A breeders' association, the Associació de Ramaders de la Vaca de l'Albera, was founded in 2008. The Albera breed received official recognition on 27 July 2011; a breed standard was approved, and a herd book established. At the end of 2014 the total population was recorded as 763, of which 618 were female and 145 male.

== Description of the race ==
The Albera cow lives in almost complete freedom and bases its diet on the vegetation of the forests and meadows within its reach, with a special predilection for the fruits and tender buds of the beech (for this reason it is also called fagina), and at certain times of the year a contribution of supplementary food is made. There are two varieties, the so-called phagina and the black, and between the two they currently do not reach 300 individuals, although the phagin animals predominate more than the black ones.

It is a strong and resistant breed, with a not very relevant meat aptitude, very well adapted to the cold of winter, agile and of small stature, which allows it to move through very rough terrain. This adaptation allows it to be useful in forest clearing and fire prevention.

The head has a massive and elongated appearance, the eyes are prominent and the facial region is elongated. The nose is usually pigmented in black or edged in light. The horns are mostly crescent shaped or short hooked, discrete in size, white with black tips and usually serrated in adults. The neck is long and flattened.

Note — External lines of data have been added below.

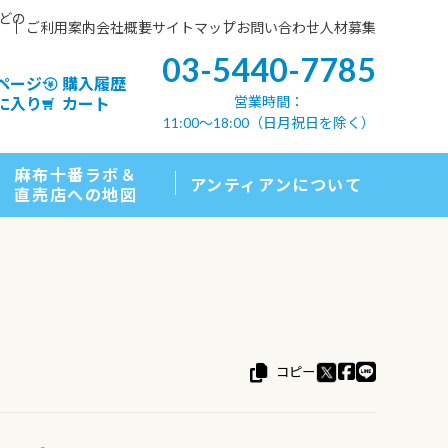
などの
ご利用案内
会社概要
サイトマップ
お問い合わせ
人材募集
03-5440-7785
ページ
購入履歴
営業時間：
に入り
カート
11:00〜18:00（日月祝日を除く）
麻布十番ラボ＆
アンティアンについて
直売店への地図
コピー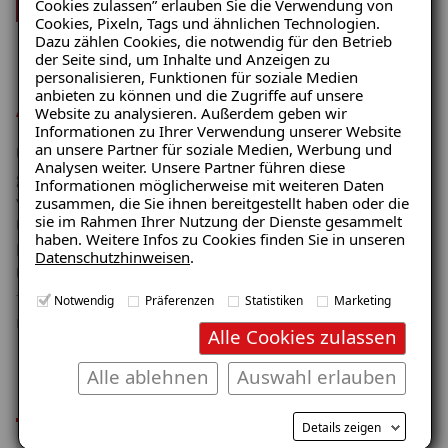
Cookies zulassen” erlauben Sie die Verwendung von
Cookies, Pixeln, Tags und ähnlichen Technologien.
Dazu zählen Cookies, die notwendig für den Betrieb
der Seite sind, um Inhalte und Anzeigen zu
personalisieren, Funktionen für soziale Medien
anbieten zu können und die Zugriffe auf unsere
Amtlich empfohlen
Website zu analysieren. Außerdem geben wir
Informationen zu Ihrer Verwendung unserer Website
Ratgeber „Schimmel“
an unsere Partner für soziale Medien, Werbung und
Unsere Sanierung
entspricht den bundesweit
Analysen weiter. Unsere Partner führen diese
– jetzt kostenlos erhalten!
geltenden Richtlinien und Leitfäden
zur Beseitigung
Informationen möglicherweise mit weiteren Daten
von Schimmelpilzschäden – unter anderem des
zusammen, die Sie ihnen bereitgestellt haben oder die
sie im Rahmen Ihrer Nutzung der Dienste gesammelt
Umweltbundesamtes und des
haben. Weitere Infos zu Cookies finden Sie in unseren
Landesgesundheitsamtes Baden-Württemberg.
Datenschutzhinweisen
.
E-Mail eingeben
Unser richtliniengetreues Vorgehen sichert die
fachgerechte Bewertung und Beseitigung von
Notwendig
Präferenzen
Statistiken
Marketing
mikrobiellen Schäden.
Alle Cookies zulassen
Ihre Vorteile im Überblick
Alle ablehnen
Auswahl erlauben
Kostenlosen Ratgeber anfordern
Details zeigen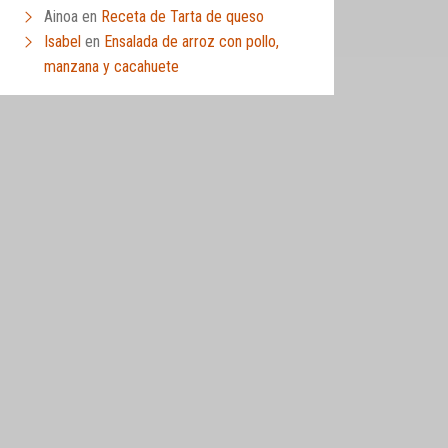
Ainoa
en
Receta de Tarta de queso
Isabel
en
Ensalada de arroz con pollo,
manzana y cacahuete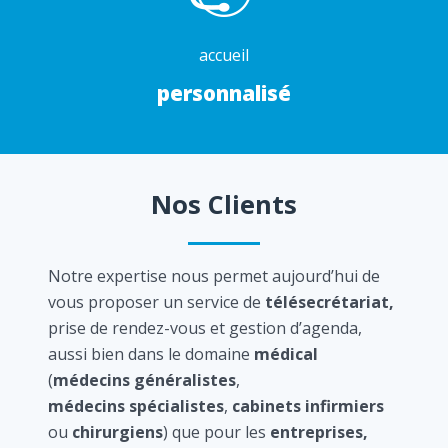
accueil
personnalisé
Nos Clients
Notre expertise nous permet aujourd’hui de
vous proposer un service de
télésecrétariat,
prise de rendez-vous et gestion d’agenda,
aussi bien dans le domaine
médical
(
médecins généralistes
,
médecins spécialistes
,
cabinets infirmiers
ou
chirurgiens
) que pour les
entreprises,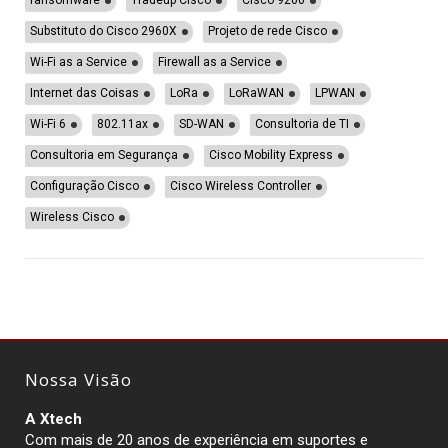
ransomware
Tradeup Cisco
Cisco 9200
Substituto do Cisco 2960X
Projeto de rede Cisco
Wi-Fi as a Service
Firewall as a Service
Internet das Coisas
LoRa
LoRaWAN
LPWAN
Wi-Fi 6
802.11ax
SD-WAN
Consultoria de TI
Consultoria em Segurança
Cisco Mobility Express
Configuração Cisco
Cisco Wireless Controller
Wireless Cisco
Nossa Visão
A Xtech
Com mais de 20 anos de experiência em suportes e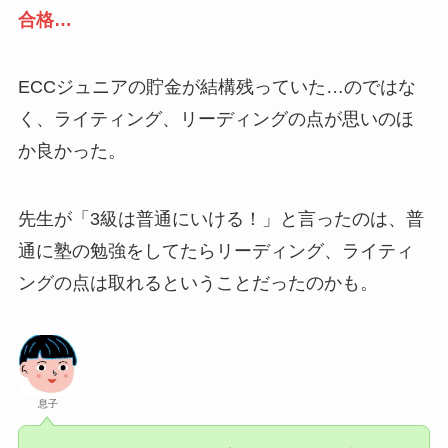
合格…
ECCジュニアの貯金が結構残っていた…のではな
く、ライティング、リーディングの点が思いのほ
か良かった。
先生が「3級は普通にいける！」と言ったのは、普
通に塾の勉強をしてたらリーディング、ライティ
ングの点は取れるということだったのかも。
息子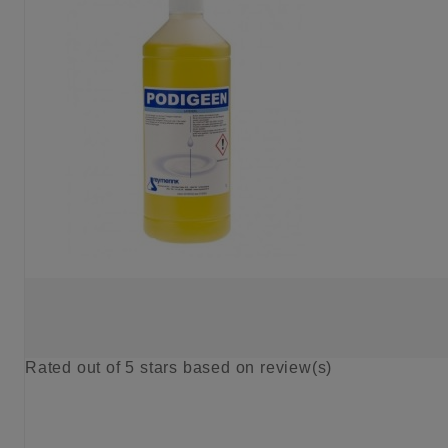
Rated
out of 5 stars based on
review(s)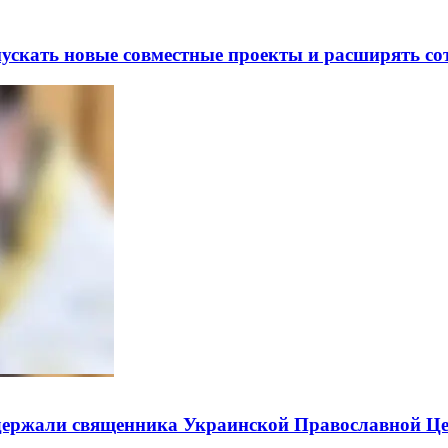
скать новые совместные проекты и расширять сот
держали священника Украинской Православной Ц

The trunk is flattened, narrow and deep, with a prominent and split cross. The back and loin are poorly muscled and have a tendency to saddle. The belly is voluminous and the rump has a horizontal profile. The tail stud is abundant. The mammary system is rudimentary, covered with fine and long hair.

The limbs are strong, with well-defined joints. The hair is abundant, with great chromatic variety, from black to blond, with gradual discolouration of the lower areas of the trunk, slat, ears, skull base and bangs. The production of calves is very poor, as a calf is born every two years, in the mountains, without the presence of the shepherd.

== Needs of the Albera cow ==
The necessary conditions and infrastructure to be able to install the cow on a farm are: Availability of water (1 point of water every 10 - 40 ha); Food for the winter; Closed to prevent the cow from leaving and to be able to regulate the area we want it to graze; Covered to place sick cows; Determination of the livestock load that can absorb the inheritance, and Hose handling to carry out sanitation and controls.

At the livestock load level, several values are given: Livestock load to qualify for the Aids for the Promotion of Pasture in Undergrowth in Priority Protection Perimeters CR = 0.2 - 1.4 UBM/ha; Livestock load according to FOC Verd II: Forest fire risk management program (Jordi Peix and Masip) CR = 0.34 UBM/ha. With the previous livestock loads, it would be possible to clear the forest, but if what you are looking for is for the cows to be self-sufficient on the farm, you will have to go to lower densities, of the order of one cow every 8 or 10 ha.

== Characteristics ==

- Very defined joints.
- Strong limbs.
- Abundant hair with a lot of color variation.
- They only raise one calf every two years.
- Long, flattened neck.
- Horns in the form of a short hook or half moon.
- Low height
- Low muscled loin.
- Mammary system covered with hair.

== Use and management ==

The Albera is highly resistant to cold, though susceptible to heat, and is well adapted to the steep terrain of the Albera Massif. The cattle are kept year-round in semi-feral conditions, at an altitude between 200 and 1000 metres, foraging for food including the shoots and mast of the beech trees of the massif. They have little contact with man, and little productive capacity: cows calve every two years, and produce barely enough milk for the calf; meat yield is very low, of the order of 35–40%. The cattle are used in vegetation management: by clearing undergrowth they help to prevent forest fires.